------ RECORD EXCERPTS

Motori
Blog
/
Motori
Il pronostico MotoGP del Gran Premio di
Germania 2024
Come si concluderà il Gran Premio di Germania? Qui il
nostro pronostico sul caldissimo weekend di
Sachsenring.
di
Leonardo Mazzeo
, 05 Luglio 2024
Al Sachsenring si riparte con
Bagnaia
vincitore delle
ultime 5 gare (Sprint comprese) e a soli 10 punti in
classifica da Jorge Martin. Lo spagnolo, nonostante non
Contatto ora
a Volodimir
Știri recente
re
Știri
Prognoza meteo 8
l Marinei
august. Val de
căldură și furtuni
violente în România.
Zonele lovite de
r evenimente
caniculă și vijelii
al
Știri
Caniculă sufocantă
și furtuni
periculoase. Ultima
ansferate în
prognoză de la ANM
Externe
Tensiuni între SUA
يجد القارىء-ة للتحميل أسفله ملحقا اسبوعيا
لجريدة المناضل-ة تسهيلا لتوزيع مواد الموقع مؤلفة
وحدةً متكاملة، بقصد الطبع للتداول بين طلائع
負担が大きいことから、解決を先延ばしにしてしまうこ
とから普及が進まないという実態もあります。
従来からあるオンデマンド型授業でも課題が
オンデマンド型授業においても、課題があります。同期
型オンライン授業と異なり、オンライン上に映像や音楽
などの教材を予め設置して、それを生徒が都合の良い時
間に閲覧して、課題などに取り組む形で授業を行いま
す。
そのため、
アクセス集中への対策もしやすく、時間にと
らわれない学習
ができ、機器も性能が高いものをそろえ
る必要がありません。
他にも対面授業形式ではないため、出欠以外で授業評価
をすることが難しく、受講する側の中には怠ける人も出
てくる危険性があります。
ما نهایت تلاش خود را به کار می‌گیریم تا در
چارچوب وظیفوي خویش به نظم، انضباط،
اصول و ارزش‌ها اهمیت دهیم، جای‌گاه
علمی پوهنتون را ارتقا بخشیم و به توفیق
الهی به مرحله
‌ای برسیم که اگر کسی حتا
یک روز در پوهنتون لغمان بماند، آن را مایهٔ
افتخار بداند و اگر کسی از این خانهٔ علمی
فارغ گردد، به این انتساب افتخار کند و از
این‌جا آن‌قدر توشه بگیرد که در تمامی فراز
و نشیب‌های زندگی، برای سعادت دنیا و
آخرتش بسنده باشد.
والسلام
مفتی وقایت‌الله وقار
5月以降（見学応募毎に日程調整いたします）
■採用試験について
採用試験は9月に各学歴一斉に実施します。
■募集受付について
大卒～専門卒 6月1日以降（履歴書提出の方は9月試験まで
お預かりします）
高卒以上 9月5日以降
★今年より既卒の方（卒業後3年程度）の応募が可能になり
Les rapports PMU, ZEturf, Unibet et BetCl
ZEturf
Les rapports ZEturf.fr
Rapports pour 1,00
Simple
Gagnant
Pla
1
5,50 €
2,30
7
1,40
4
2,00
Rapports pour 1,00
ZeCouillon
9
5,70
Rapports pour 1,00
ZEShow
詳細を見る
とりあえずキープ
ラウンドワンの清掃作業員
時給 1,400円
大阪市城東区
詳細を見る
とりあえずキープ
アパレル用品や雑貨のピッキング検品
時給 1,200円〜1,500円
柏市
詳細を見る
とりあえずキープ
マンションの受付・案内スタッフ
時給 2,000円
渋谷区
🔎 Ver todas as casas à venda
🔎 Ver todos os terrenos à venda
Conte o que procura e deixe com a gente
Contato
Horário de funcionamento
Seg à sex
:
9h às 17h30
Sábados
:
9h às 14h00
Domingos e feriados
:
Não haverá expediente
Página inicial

------------

Each of the records is to be repeated word for word.

→ **RESPONSE TO THE EXERCISE**
Motori
Blog
/
Motori
Il pronostico MotoGP del Gran Premio di
Germania 2024
Come si concluderà il Gran Premio di Germania? Qui il
nostro pronostico sul caldissimo weekend di
Sachsenring.
di
Leonardo Mazzeo
, 05 Luglio 2024
Al Sachsenring si riparte con
Bagnaia
vincitore delle
ultime 5 gare (Sprint comprese) e a soli 10 punti in
classifica da Jorge Martin. Lo spagnolo, nonostante non
Contatto ora
a Volodimir
Știri recente
re
Știri
Prognoza meteo 8
l Marinei
august. Val de
căldură și furtuni
violente în România.
Zonele lovite de
r evenimente
caniculă și vijelii
al
Știri
Caniculă sufocantă
și furtuni
periculoase. Ultima
ansferate în
prognoză de la ANM
Externe
Tensiuni între SUA
يجد القارىء-ة للتحميل أسفله ملحقا اسبوعيا
لجريدة المناضل-ة تسهيلا لتوزيع مواد الموقع مؤلفة
وحدةً متكاملة، بقصد الطبع للتداول بين طلائع
負担が大きいことから、解決を先延ばしにしてしまうこ
とから普及が進まないという実態もあります。
従来からあるオンデマンド型授業でも課題が
オンデマンド型授業においても、課題があります。同期
型オンライン授業と異なり、オンライン上に映像や音楽
などの教材を予め設置して、それを生徒が都合の良い時
間に閲覧して、課題などに取り組む形で授業を行いま
す。
そのため、
アクセス集中への対策もしやすく、時間にと
らわれない学習
ができ、機器も性能が高いものをそろえ
る必要がありません。
他にも対面授業形式ではないため、出欠以外で授業評価
をすることが難しく、受講する側の中には怠ける人も出
てくる危険性があります。
ما نهایت تلاش خود را به کار می‌گیریم تا در
چارچوب وظیفوي خویش به نظم، انضباط،
اصول و ارزش‌ها اهمیت دهیم، جای‌گاه
علمی پوهنتون را ارتقا بخشیم و به توفیق
الهی به مرحله
‌ای برسیم که اگر کسی حتا
یک روز در پوهنتون لغمان بماند، آن را مایهٔ
افتخار بداند و اگر کسی از این خانهٔ علمی
فارغ گردد، به این انتساب افتخار کند و از
این‌جا آن‌قدر توشه بگیرد که در تمامی فراز
و نشیب‌های زندگی، برای سعادت دنیا و
آخرتش بسنده باشد.
والسلام
مفتی وقایت‌الله وقار
5月以降（見学応募毎に日程調整いたします）
■採用試験について
採用試験は9月に各学歴一斉に実施します。
■募集受付について
大卒～専門卒 6月1日以降（履歴書提出の方は9月試験まで
お預かりします）
高卒以上 9月5日以降
★今年より既卒の方（卒業後3年程度）の応募が可能になり
Les rapports PMU, ZEturf, Unibet et BetCl
ZEturf
Les rapports ZEturf.fr
Rapports pour 1,00
Simple
Gagnant
Pla
1
5,50 €
2,30
7
1,40
4
2,00
Rapports pour 1,00
ZeCouillon
9
5,70
Rapports pour 1,00
ZEShow
詳細を見る
とりあえずキープ
ラウンドワンの清掃作業員
時給 1,400円
大阪市城東区
詳細を見る
とりあえずキープ
アパレル用品や雑貨のピッキング検品
時給 1,200円〜1,500円
柏市
詳細を見る
とりあえずキープ
マンションの受付・案内スタッフ
時給 2,000円
渋谷区
🔎 Ver todas as casas à venda
🔎 Ver todos os terrenos à venda
Conte o que procura e deixe com a gente
Contato
Horário de funcionamento
Seg à sex
:
9h às 17h30
Sábados
:
9h às 14h00
Domingos e feriados
:
Não haverá expediente
Página inicial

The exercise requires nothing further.